Genuine fresh mozzarella, prepared by evening is ready for consumption the next morning, oozing with freshness and flavour, and ideally set upon a hunk of fresh bread. At room temperature, it should yield pearls of milky whey (like a lactating nipple) upon slicing and should squeak when in contact with tooth enamel (more of the same!) after which it should melt in the mouth. Mozzarella's life span is only 3-4 days, if that."

 Barbara


----------



## MJ (May 22, 2004)

Barbara, very interesting! Thanks.
 Fresh curds are to die for!! I love how they "squeek" in your mouth!

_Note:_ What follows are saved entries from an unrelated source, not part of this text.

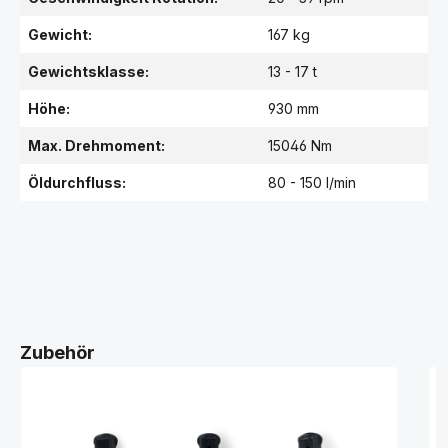
Gewicht:
167 kg
Gewichtsklasse:
13 - 17 t
Höhe:
930 mm
Max. Drehmoment:
15046 Nm
Öldurchfluss:
80 - 150 l/min
Zubehör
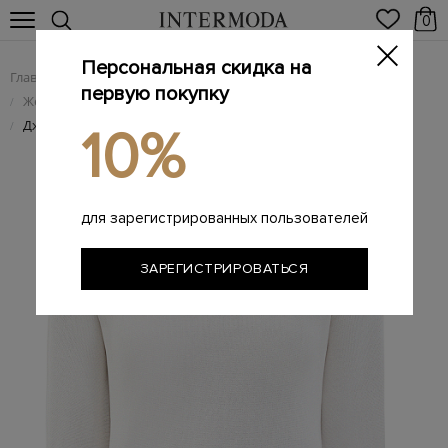
0
Персональная скидка на
Главная
Женщинам
Женская одежда
/
/
первую покупку
Женский трикотаж
/
Джемпер из тонкой хлопковой пряжи с пайетками в тон
/
10%
для зарегистрированных пользователей
ЗАРЕГИСТРИРОВАТЬСЯ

Thats funny.


----------



## Alix (May 22, 2004)

Thanks Barbara, that was awesome! I love real mozzarella, and there is an Italian grocery downtown that I go to when I need a fix. I don't have a dairy anywhere close by as we are in a very urban setting here. I will ask a friend of mine who runs a cattle ranch if there is anything near him as I would love to try this for myself. OH, and before I forget...congratulations on finishing your report cards!


----------



## Barbara L (May 22, 2004)

Alix said:
			
		

> OH, and before I forget...congratulations on finishing your report cards!


LOL  Thanks Alix!  I was actually early for once!

 Barbara


----------